现在回到上面的NewSchedulerCommand方法中, 已经完成了opts, 所以就调用了runCommand方法.

// cmd/kube-scheduler/app/server.go

// runCommand runs the scheduler.
func runCommand(cmd *cobra.Command, args []string, opts *options.Options) error {
    ...
    // 对opts的属性进行验证
    if errs := opts.Validate(); len(errs) > 0 {
        fmt.Fprintf(os.Stderr, "%v\n", utilerrors.NewAggregate(errs))
        os.Exit(1)
    }
    // 如果需要 就把opts的ComponentConfig文件保存起来
    if len(opts.WriteConfigTo) > 0 {
        if err := options.WriteConfigFile(opts.WriteConfigTo, &opts.ComponentConfig); err != nil {
            fmt.Fprintf(os.Stderr, "%v\n", err)
            os.Exit(1)
        }
        klog.Infof("Wrote configuration to: %s\n", opts.WriteConfigTo)
    }
    // 根据opts生成一个scheduler config 对象
    c, err := opts.Config()
    if err != nil {
        fmt.Fprintf(os.Stderr, "%v\n", err)
        os.Exit(1)
    }
    stopCh := make(chan struct{})
    // Get the completed config
    // 根据scheduler config 生成一个completed config
    cc := c.Complete()
    // 看看打开哪些feature
    algorithmprovider.ApplyFeatureGates()
    // 向componentconfig中注册配置文件 
    if cz, err := configz.New("componentconfig"); err == nil {
        cz.Set(cc.ComponentConfig)
    } else {
        return fmt.Errorf("unable to register configz: %s", err)
    }

    // 上面的一系列操作 就是为了获得一个completed config
    return Run(cc, stopCh)
}

这里的一系列操作就是为了获得一个completed config, 然后给Run调用. 这里需要关注一个地方就是opts.Config().
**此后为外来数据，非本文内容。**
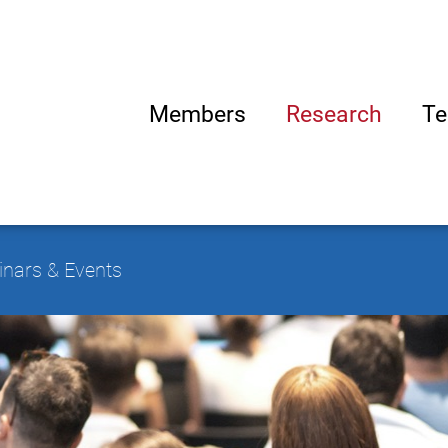
Members
Research
Te
nars & Events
// cmd/kube-scheduler/app/options/options.go

func (o *Options) ApplyTo(c *schedulerappconfig.Config) error {
    // 如果kube-scheduler 没有指定--config 就是从默认配置(o.ComponentConfig)拿 
    if len(o.ConfigFile) == 0 {
        c.ComponentConfig = o.ComponentConfig

        // only apply deprecated flags if no config file is loaded (this is the old behaviour).
        if err := o.Deprecated.ApplyTo(&c.ComponentConfig); err != nil {
            return err
        }
        if err := o.CombinedInsecureServing.ApplyTo(c, &c.ComponentConfig); err != nil {
            return err
        }
    } else {
        // 如果kube-scheduler 指定了--config 那就会从配置文件中取
        cfg, err := loadConfigFromFile(o.ConfigFile)
        if err != nil {
            return err
        }

        // use the loaded config file only, with the exception of --address and --port. This means that
        // none of the deprectated flags in o.Deprecated are taken into consideration. This is the old
        // behaviour of the flags we have to keep.
        c.ComponentConfig = *cfg

        if err := o.CombinedInsecureServing.ApplyToFromLoadedConfig(c, &c.ComponentConfig); err != nil {
            return err
        }
    }
    ...
    return nil
}

func (o *Options) Config() (*schedulerappconfig.Config, error) {
    if o.SecureServing != nil {
        if err := o.SecureServing.MaybeDefaultWithSelfSignedCerts("localhost", nil, []net.IP{net.ParseIP("127.0.0.1")}); err != nil {
            return nil, fmt.Errorf("error creating self-signed certificates: %v", err)
        }
    }

    c := &schedulerappconfig.Config{}
    if err := o.ApplyTo(c); err != nil {
        return nil, err
    }

    // Prepare kube clients.
    // 生成client 可以调用api-server
    client, leaderElectionClient, eventClient, err := createClients(c.ComponentConfig.ClientConnection, o.Master, c.ComponentConfig.LeaderElection.RenewDeadline.Duration)
    if err != nil {
        return nil, err
    }
    ...
    // Set up leader election if enabled.
    var leaderElectionConfig *leaderelection.LeaderElectionConfig
    // 默认值就是true 只要用户不设置为false 这一步就会执行
    // 也就是说kube-scheduler 默认就是支持高可用
    if c.ComponentConfig.LeaderElection.LeaderElect {
        leaderElectionConfig, err = makeLeaderElectionConfig(c.ComponentConfig.LeaderElection, leaderElectionClient, recorder)
        if err != nil {
            return nil, err
        }
    }

    c.Client = client
    c.InformerFactory = informers.NewSharedInformerFactory(client, 0)
    c.PodInformer = factory.NewPodInformer(client, 0)
    c.EventClient = eventClient
    c.Recorder = recorder
    c.Broadcaster = eventBroadcaster
    c.LeaderElection = leaderElectionConfig

    return c, nil
}

ApplyTo: 主要是操作是否有配置文件, 如果有配置文件就会从配置文件中读取.
Config: 主要为了生成与api-server通信的client以及leaderElectionConfig用于支持kube-scheduler高可用.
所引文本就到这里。